Seeger, in a written statement Friday, said he was proud that the settlement is “providing much needed care and support to former NFL players in need.”
Lawyers who challenged the fee split complained that Senior District Judge Anita B. Brody, of Philadelphia, had asked Seeger — and not an outside party — to recommend how much each firm should get. Some firms represented more than 1,000 players, while Seeger directly represented only about 20.
“As the Third Circuit has repeatedly concluded, the district court carefully managed this litigation and showed extraordinary involvement in the stewardship of a complicated class action settlement,” Seeger wrote.
Lawyer Craig Mitnick, whose split of the pot was left at about $675,000, felt the appeals court did not fully explain its reasoning.
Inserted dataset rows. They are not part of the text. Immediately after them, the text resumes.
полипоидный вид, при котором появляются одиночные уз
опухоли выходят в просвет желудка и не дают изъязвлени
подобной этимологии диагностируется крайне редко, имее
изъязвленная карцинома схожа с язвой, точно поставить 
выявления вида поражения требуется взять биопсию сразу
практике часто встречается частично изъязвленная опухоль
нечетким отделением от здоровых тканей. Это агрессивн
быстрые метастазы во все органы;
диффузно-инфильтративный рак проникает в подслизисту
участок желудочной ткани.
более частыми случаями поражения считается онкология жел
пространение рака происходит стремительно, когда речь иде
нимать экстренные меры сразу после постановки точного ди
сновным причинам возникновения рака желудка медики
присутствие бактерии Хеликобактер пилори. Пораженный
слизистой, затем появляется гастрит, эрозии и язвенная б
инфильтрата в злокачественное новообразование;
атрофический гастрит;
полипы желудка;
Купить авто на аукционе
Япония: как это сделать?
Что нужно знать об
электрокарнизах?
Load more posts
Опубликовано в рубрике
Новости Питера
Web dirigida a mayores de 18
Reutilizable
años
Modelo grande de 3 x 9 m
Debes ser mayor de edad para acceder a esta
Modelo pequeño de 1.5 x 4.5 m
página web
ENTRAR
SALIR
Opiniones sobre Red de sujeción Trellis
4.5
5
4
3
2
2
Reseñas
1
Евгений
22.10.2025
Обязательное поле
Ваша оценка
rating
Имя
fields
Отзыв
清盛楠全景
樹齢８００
Oral arguments set for last month were canceled amid the COVID-19 courthouse shutdown, he noted.
“It was almost like a disregard for the facts … a rushed decision to get it off the docket,” Mitnick said.
The claims process was difficult, prolonged and ultimately disappointing for many of his clients, he said.
As of the latest fund report issued Monday, about 35% of submitted claims have been paid, 31% denied and 10% withdrawn. The rest are being processed. The average payout is about $650,000, according to the report.
“The majority of the players didn’t get the benefit of the bargain that they thought they thought they would,” Mitnick said.
The settlement offers compensation of as much as $5 million for the most serious illnesses linked to football concussions, including Alzheimer’s disease, Parkinson’s disease, ALS, and past deaths involving chronic traumatic encephalopathy. However, later cases of CTE, which some call the signature disease of football, are excluded.